I would recommend dropping in unannounced and talking to residents (if at all possible) and watching how staff behave towards the residents. It should also give a chance to assess how clean and well kept the home and residents are. My mother in law was in a care home and doubly incontinent. While we visited during lunch time she needed changing. The carer my husband approached told him they would see to her when they had finished lunches. They were generally understaffed. Once a loved one is living in a care home it is very difficult and traumatic for them to have a change of home suggested. All the more reason to do a thorough check before the choice is made.
tedith
2nd Mar 2016
0
Thanks for voting!
Arrive without an appointment.
Mid morning or mid afternoon to see what activities are taking place or is everyone sat in a circle with tv blaring out.
meal times to see quality of food and if assistance given to eat.
check for any overpowering perfume smell hiding odour.
chat to other residents/relatives about care etc.
barge
26th Feb 2016
1
Thanks for voting!
When you visit make sure to smell for urine odours iin the home.

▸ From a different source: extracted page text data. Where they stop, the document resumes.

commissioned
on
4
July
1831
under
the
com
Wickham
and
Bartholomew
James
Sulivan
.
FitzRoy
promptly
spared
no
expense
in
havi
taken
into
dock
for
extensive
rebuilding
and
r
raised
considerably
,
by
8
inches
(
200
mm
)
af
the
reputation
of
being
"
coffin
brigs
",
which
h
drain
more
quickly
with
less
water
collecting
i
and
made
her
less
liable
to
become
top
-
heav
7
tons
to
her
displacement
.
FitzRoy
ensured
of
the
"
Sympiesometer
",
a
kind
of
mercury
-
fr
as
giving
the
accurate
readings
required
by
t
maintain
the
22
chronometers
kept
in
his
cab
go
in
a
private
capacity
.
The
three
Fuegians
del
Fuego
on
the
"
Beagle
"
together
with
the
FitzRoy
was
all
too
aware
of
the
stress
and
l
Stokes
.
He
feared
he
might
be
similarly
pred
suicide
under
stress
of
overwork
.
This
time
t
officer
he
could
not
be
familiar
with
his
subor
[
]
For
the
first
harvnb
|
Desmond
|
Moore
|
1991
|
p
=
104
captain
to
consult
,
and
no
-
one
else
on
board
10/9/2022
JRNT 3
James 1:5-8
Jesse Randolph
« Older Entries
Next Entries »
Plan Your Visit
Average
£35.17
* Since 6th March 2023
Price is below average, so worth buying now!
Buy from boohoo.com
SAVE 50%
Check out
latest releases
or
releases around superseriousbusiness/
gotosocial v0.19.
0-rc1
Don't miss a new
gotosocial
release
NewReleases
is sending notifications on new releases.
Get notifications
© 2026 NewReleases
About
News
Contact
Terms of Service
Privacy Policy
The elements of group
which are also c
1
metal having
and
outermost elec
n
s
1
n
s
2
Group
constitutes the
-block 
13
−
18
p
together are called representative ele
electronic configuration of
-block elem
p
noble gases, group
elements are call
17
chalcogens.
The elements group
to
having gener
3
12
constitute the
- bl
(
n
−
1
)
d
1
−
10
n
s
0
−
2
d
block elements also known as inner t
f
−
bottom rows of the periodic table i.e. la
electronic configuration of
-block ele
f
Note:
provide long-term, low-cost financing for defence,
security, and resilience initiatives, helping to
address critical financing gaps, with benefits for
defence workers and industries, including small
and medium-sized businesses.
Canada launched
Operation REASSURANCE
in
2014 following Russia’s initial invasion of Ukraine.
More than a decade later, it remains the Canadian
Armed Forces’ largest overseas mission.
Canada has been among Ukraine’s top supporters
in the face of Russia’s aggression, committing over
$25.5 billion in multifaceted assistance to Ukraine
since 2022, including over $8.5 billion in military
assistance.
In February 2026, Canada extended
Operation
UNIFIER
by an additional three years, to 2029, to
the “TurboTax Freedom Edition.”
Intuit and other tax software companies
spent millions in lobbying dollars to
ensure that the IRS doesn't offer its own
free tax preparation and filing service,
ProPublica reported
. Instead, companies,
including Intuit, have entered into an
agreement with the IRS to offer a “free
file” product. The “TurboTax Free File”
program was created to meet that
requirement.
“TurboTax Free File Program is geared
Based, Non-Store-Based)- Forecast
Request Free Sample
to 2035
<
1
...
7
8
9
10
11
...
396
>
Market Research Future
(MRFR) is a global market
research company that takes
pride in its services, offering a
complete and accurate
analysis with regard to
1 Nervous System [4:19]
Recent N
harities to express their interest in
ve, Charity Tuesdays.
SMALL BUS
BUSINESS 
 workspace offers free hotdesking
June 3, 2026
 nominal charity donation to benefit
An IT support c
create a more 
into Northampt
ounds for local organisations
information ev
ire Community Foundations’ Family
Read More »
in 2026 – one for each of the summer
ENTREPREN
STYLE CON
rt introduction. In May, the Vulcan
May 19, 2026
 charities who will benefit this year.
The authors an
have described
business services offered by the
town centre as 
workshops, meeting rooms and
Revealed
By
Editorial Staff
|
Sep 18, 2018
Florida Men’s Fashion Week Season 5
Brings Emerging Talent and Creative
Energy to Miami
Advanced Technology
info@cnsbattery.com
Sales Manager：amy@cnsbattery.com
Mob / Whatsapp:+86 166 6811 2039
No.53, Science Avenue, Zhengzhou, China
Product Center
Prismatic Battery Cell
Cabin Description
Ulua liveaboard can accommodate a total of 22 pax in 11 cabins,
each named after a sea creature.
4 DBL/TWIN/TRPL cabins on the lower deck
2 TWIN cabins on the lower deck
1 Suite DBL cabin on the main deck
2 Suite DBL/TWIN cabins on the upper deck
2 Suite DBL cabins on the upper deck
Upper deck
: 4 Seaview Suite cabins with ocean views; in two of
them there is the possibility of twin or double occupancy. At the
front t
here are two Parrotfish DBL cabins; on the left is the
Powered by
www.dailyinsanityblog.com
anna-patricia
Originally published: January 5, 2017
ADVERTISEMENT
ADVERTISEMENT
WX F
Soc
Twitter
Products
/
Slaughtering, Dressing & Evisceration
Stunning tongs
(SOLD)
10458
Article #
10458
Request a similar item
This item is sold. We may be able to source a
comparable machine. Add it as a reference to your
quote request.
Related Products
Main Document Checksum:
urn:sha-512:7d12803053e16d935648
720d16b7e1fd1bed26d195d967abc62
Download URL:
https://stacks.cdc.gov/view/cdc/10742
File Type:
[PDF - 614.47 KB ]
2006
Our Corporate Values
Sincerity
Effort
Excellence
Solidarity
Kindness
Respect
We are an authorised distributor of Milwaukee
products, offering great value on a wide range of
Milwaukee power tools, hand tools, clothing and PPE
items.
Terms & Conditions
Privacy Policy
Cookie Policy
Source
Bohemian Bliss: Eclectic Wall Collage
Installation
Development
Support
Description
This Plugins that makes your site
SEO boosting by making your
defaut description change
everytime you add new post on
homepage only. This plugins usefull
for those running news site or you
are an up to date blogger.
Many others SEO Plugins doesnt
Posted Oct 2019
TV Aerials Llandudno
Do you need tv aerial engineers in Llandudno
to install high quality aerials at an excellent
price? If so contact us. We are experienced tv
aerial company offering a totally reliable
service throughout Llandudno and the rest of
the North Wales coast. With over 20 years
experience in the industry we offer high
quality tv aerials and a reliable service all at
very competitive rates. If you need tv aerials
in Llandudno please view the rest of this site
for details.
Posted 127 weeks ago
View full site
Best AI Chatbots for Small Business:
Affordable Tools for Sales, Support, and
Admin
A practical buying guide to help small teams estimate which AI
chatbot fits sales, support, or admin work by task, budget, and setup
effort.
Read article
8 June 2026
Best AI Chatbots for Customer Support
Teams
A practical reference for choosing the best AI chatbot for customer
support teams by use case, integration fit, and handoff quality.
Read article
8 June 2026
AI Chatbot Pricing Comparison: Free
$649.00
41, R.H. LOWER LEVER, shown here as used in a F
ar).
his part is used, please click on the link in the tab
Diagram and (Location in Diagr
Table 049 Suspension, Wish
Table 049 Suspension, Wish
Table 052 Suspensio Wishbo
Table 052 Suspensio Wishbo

Chat with the residents and observe their interactions with each other
Are they encouraged to get up and go to bed when they are ready?
stephtong
26th Feb 2016
1
Thanks for voting!
Costs are also a consideration especially if a top up is needed not everyone's family can afford that.
Wilf
19th Mar 2016
0
Thanks for voting!
Yes I really agree with this and many care homes are really expensive.
Joan Fraser
19th Feb 2016
2
Thanks for voting!
Location and accessibility for regular visits was also a major consideration. Choosing locally was also made easier by knowing families who had relatives in various homes, and some staff who worked there.
Wilf
19th Mar 2016
0
Thanks for voting!
Yes location has been vital for us with an old aunt who is now 96. We have her in a local carehome which is so much easier than going somewhere miles away
JohnHerb
18th Feb 2016
3
Thanks for voting!
Probably choose one by asking other people what their recommendations are. there is nothing better than this and you generally hear the trusth
wiffler
17th Feb 2016
4
Thanks for voting!
Own room with ensuite shower/toilet facilities. Although my mother had severe dementia she appreciated her own space. In the case of Alzheimer's/dementia check on security. Put my mother in a local home that boasted dementia care whilst we were on holiday. She got out through French Windows, on several occasions. Once it was freezing cold and they found her in her nightie in a neighbouring school yard. Also, most women, dementia or not, prefer female attendants. Good luck.
Meggy
17th Feb 2016
3
Thanks for voting!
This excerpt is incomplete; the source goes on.